__ASSIGNMENT__
Lines below containing the word "Beat" should be copied out.
- - - - - - -
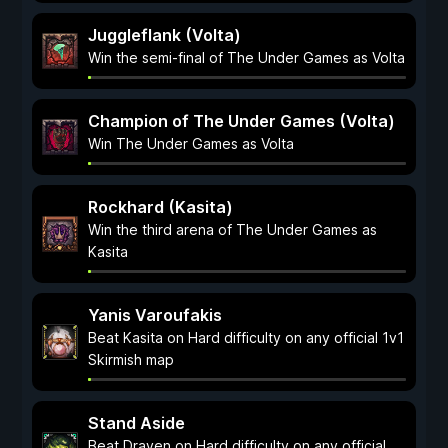
Juggleflank (Volta)
Win the semi-final of The Under Games as Volta
Champion of The Under Games (Volta)
Win The Under Games as Volta
Rockhard (Kasita)
Win the third arena of The Under Games as
Kasita
Yanis Varoufakis
Beat Kasita on Hard difficulty on any official 1v1
Skirmish map
Stand Aside
Beat Draven on Hard difficulty on any official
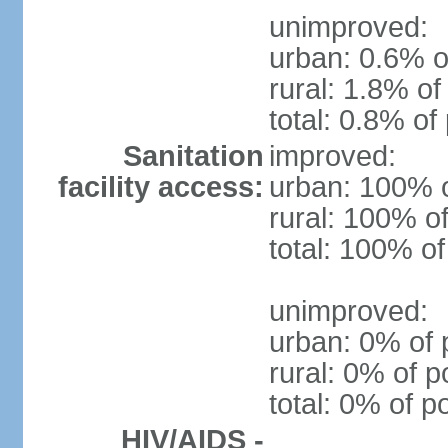
unimproved:
urban: 0.6% o
rural: 1.8% of
total: 0.8% of
Sanitation
improved:
facility access:
urban: 100% o
rural: 100% of
total: 100% of
unimproved:
urban: 0% of 
rural: 0% of p
total: 0% of p
HIV/AIDS -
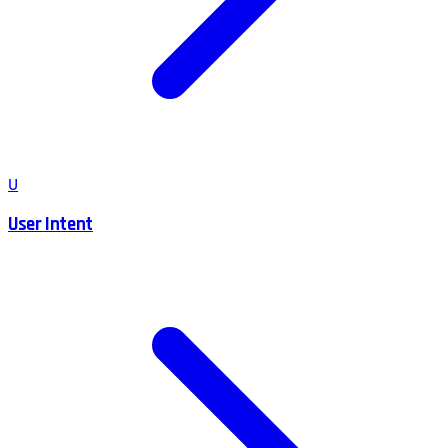
U
User Intent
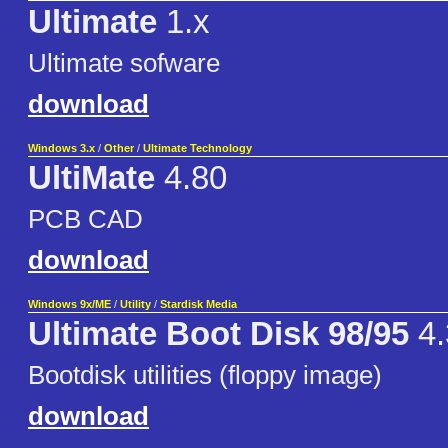
Ultimate
1.x
Ultimate sofware
download
Windows 3.x
/
Other
/
Ultimate Technology
UltiMate
4.80
PCB CAD
download
Windows 9x/ME
/
Utility
/
Stardisk Media
Ultimate Boot Disk 98/95
4.
Bootdisk utilities (floppy image)
download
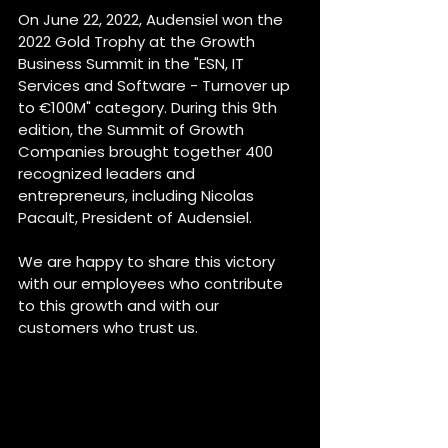
On June 22, 2022, Audensiel won the 
2022 Gold Trophy at the Growth 
Business Summit in the "ESN, IT 
Services and Software - Turnover up 
to €100M" category. During this 9th 
edition, the Summit of Growth 
Companies brought together 400 
recognized leaders and 
entrepreneurs, including Nicolas 
Pacault, President of Audensiel.
We are happy to share this victory 
with our employees who contribute 
to this growth and with our 
customers who trust us.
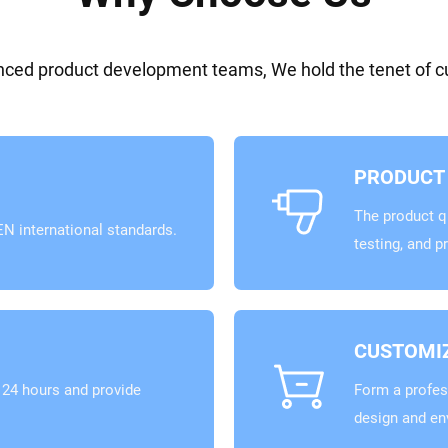
ed product development teams, We hold the tenet of cus
PRODUCT 
The product qu
N international standards.
testing, and p
CUSTOMIZ
24 hours and provide
Form a profes
design and en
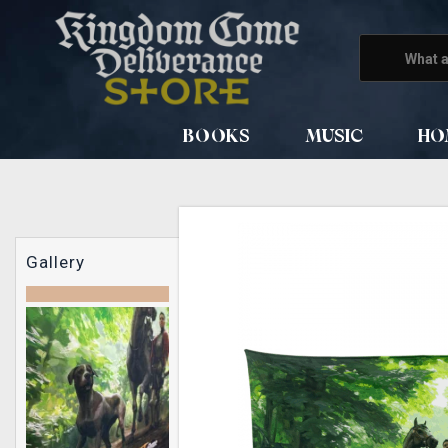
BOOKS
MUSIC
HO
Gallery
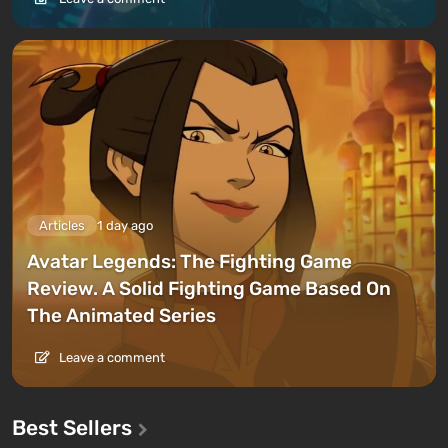
Articles
1 day ago
Avatar Legends: The Fighting Game
Review. A Solid Fighting Game Based On
The Animated Series
Leave a comment
Best Sellers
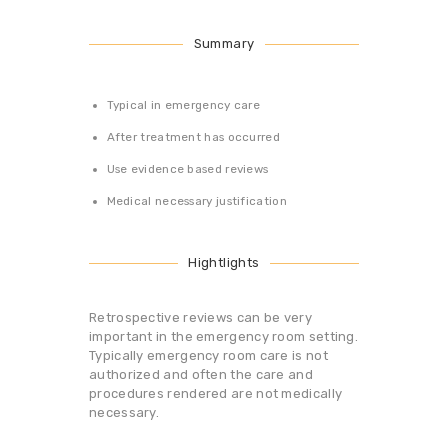
Summary
Typical in emergency care
After treatment has occurred
Use evidence based reviews
Medical necessary justification
Hightlights
Retrospective reviews can be very
important in the emergency room setting.
Typically emergency room care is not
authorized and often the care and
procedures rendered are not medically
necessary.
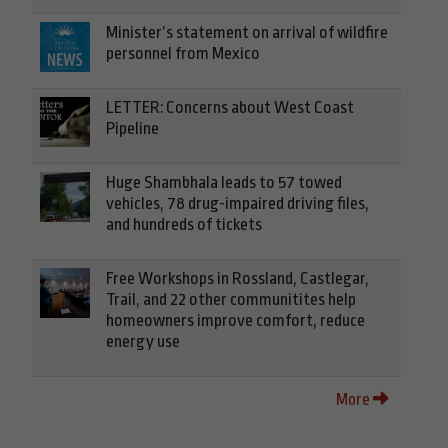
Minister’s statement on arrival of wildfire
personnel from Mexico
LETTER: Concerns about West Coast
Pipeline
Huge Shambhala leads to 57 towed
vehicles, 78 drug-impaired driving files,
and hundreds of tickets
Free Workshops in Rossland, Castlegar,
Trail, and 22 other communitites help
homeowners improve comfort, reduce
energy use
More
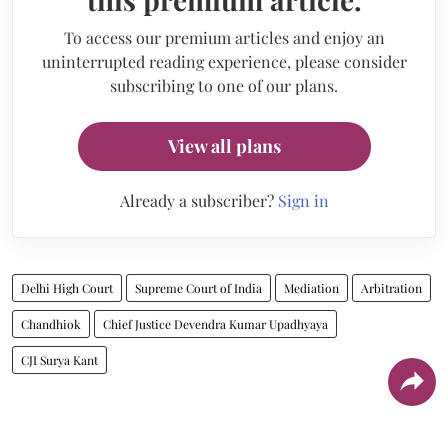
To access our premium articles and enjoy an
uninterrupted reading experience, please consider
subscribing to one of our plans.
View all plans
Already a subscriber?
Sign in
Delhi High Court
Supreme Court of India
Mediation
Arbitration
Chandhiok
Chief Justice Devendra Kumar Upadhyaya
CJI Surya Kant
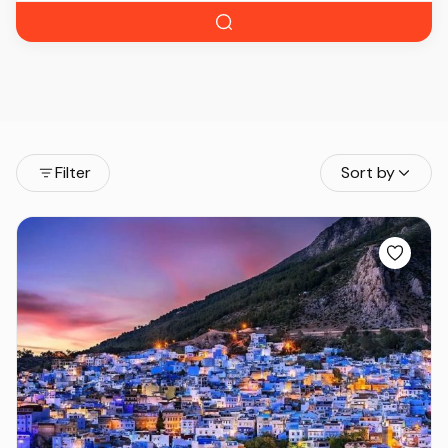
Filter
Sort by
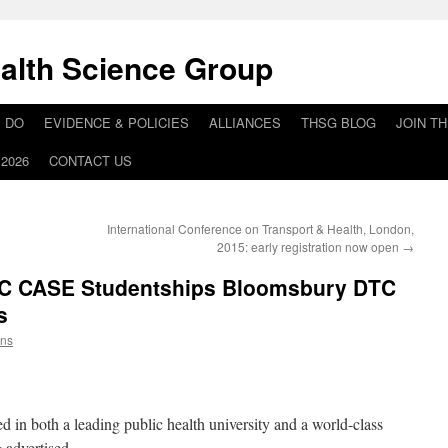
alth Science Group
 DO
EVIDENCE & POLICIES
ALLIANCES
THSG BLOG
JOIN T
2026
CONTACT US
International Conference on Transport & Health, London,
2015: early registration now open
→
C CASE Studentships Bloomsbury DTC
s
ins
d in both a leading public health university and a world-class
g advertised.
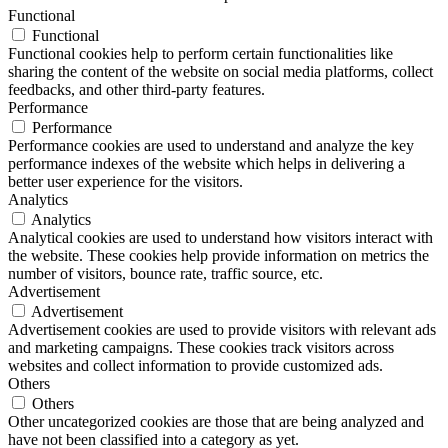
Functional
Functional
Functional cookies help to perform certain functionalities like
sharing the content of the website on social media platforms, collect
feedbacks, and other third-party features.
Performance
Performance
Performance cookies are used to understand and analyze the key
performance indexes of the website which helps in delivering a
better user experience for the visitors.
Analytics
Analytics
Analytical cookies are used to understand how visitors interact with
the website. These cookies help provide information on metrics the
number of visitors, bounce rate, traffic source, etc.
Advertisement
Advertisement
Advertisement cookies are used to provide visitors with relevant ads
and marketing campaigns. These cookies track visitors across
websites and collect information to provide customized ads.
Others
Others
Other uncategorized cookies are those that are being analyzed and
have not been classified into a category as yet.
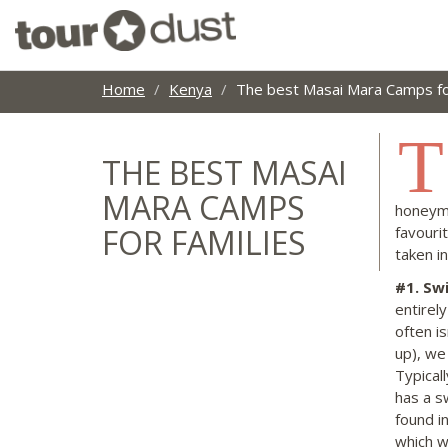
Home
Kenya
The best Masai Mara Camps for
T
THE BEST MASAI
MARA CAMPS
honeymo
FOR FAMILIES
favouri
taken i
#1
. Sw
entirel
often i
up), we
Typical
has a s
found i
which we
- - - - - - -
__SOLVED EXERCISE__
Beat Kasita on Hard difficulty on any official 1v1
Beat Draven on Hard difficulty on any official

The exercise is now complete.